I have never been a Liberal supporter but I was inspired by the outbreak of internal democracy during that leadership campaign. Rank-and-file Liberals recognized that the party elites were tired and out of touch, and especially saw through the thin veneer of credibility of the supposed heavyweight leadership candidates.
There was Michael Ignatieff, who needed to get reacquainted with the country at the same time that he campaigned to become one of its political leaders. And there was Bob Rae, the former NDP premier who wrote the book on losing catastrophically to hard-line right wingers. If Mike Harris could come from a distant third place to win a majority against Rae, one shudders to think what Stephen Harper could do starting with a minority government.

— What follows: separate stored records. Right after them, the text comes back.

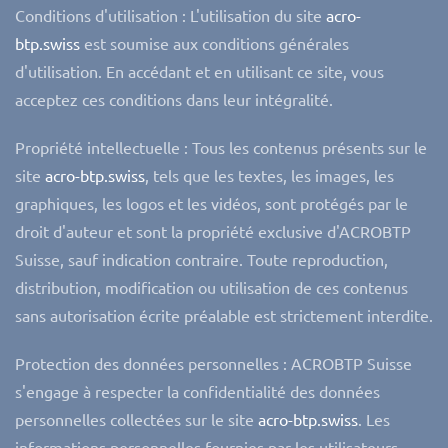
Conditions d'utilisation : L'utilisation du site
acro-
btp.swiss
est soumise aux conditions générales
d'utilisation. En accédant et en utilisant ce site, vous
acceptez ces conditions dans leur intégralité.
Propriété intellectuelle : Tous les contenus présents sur le
site
acro-btp.swiss
, tels que les textes, les images, les
graphiques, les logos et les vidéos, sont protégés par le
droit d'auteur et sont la propriété exclusive d'
ACROBTP
Suisse
, sauf indication contraire. Toute reproduction,
distribution, modification ou utilisation de ces contenus
sans autorisation écrite préalable est strictement interdite.
Protection des données personnelles :
ACROBTP Suisse
s'engage à respecter la confidentialité des données
personnelles collectées sur le site
acro-btp.swiss
. Les
informations personnelles fournies par les utilisateurs,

Understandably, the party’s grassroots sought out different options, and handed surprising momentum to Gerard Kennedy and Dion. The co-operation between these two, and the growing fervour for a fresh approach at the Liberal convention, ended up giving Dion a remarkable triumph. In short, rank-and-file Liberals said loud and clear: “We want serious change.”
But since the convention, the establishment of the party responded loud and clear: “You can’t have it.” The constant carping about Dion from Liberal backrooms is only part of the problem. More fundamental was the expectation of so many power brokers that it was up to Dion to win them over – and not up to them to heed the clear demand from average members for a new style of politics.
It is clear that one of Dion’s biggest problems is that his personality is ill-suited to stroking the egos of the powerful and self-important in the Liberal party. He often appears so audacious as to believe that he should not have to after winning the leadership vote.
The typical response of opinion-makers is that this is precisely why Dion is not prime ministerial material. They contend that the hard reality of politics is that leaders have to get the allegiance of old opponents and silence discontented factions. But these pundits are missing some even more basic political realities, particularly the need to pay attention to opinion polls.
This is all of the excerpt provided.